Pipe bursts, damaging downtown street
LaGRANGE — A portion of Ridley Avenue will be blocked for about a week after a water pipe burst at Lafayette Square on Thursday afternoon, damaging the roads and sidewalk.
The street was blocked off Thursday after water flooded the area at about 5 p.m., snarling rush-hour traffic. City Manager Tom Hall said this morning that Ridley Avenue will be open to one lane of traffic until repairs are complete, which he hoped would be in a week.
He added that there would be no need for customers to boil their water and all should have water service.
The break and ensuing rush of water buckled the street and was caused by the failure of a section of a 12-inch water main running north to south along Ridley, Hall said.
“It’s an older pipe, in fact it’s under the old cobblestones that the streets were constructed of many years ago,” he told the Daily News.
The old cobblestone roads were paved over about 50 years ago, Hall estimated, and still is underneath the asphalt of the current streets. The cobblestone amplified the damage, because it temporarily trapped the water flowing underneath it, which washed out an area of the base dirt and gravel that maintains the structure of the street and sidewalk.

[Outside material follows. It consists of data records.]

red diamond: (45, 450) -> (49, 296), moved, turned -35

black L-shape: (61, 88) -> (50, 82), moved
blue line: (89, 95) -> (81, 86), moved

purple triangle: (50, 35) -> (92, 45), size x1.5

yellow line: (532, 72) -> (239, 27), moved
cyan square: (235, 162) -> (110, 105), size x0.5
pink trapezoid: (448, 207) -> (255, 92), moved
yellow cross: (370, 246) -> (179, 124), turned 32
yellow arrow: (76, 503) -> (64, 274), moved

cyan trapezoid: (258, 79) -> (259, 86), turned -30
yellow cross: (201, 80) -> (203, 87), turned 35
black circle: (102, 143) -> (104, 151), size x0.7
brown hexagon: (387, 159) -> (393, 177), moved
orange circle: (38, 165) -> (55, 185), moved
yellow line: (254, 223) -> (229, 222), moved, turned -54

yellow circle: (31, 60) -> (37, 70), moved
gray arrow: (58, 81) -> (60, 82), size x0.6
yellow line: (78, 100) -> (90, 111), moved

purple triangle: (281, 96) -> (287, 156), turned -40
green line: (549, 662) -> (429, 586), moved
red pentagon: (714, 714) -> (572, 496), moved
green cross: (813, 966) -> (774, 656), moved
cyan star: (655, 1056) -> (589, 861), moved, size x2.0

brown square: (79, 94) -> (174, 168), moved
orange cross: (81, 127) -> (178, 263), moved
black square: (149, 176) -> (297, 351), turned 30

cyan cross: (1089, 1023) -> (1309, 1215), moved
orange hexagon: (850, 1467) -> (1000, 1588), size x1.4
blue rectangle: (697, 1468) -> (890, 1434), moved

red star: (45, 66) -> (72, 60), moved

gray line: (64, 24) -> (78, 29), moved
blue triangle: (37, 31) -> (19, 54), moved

“It’s a substantial repair job to the streets and sidewalks, which we’re doing right now,” Hall said. “We have a contractor with a milling machine in town right now and we’re working with them to get this on their list while they’re in town. What that does is it saves us time, because they’re already in LaGrange working on Highland (Avenue) for a resurfacing project.”
The work entails not just fixing the main, but removing the current asphalt and the old cobblestones, replacing the base material underneath the street and sidewalk, then resurfacing the road — sans cobblestones — and replacing the brick pavers on the sidewalk. Hall said the city should be able to re-use the brick pavers for the sidewalk, but just needs to re-pack the sidewalk base, which is mostly sand.
Hall said it was too early to estimate the cost to repair the damage, but said the city has funds set aside for these kinds of situations. The city also could use special-purpose, local-option sales tax, or SPLOST, funds for the actual road resurfacing.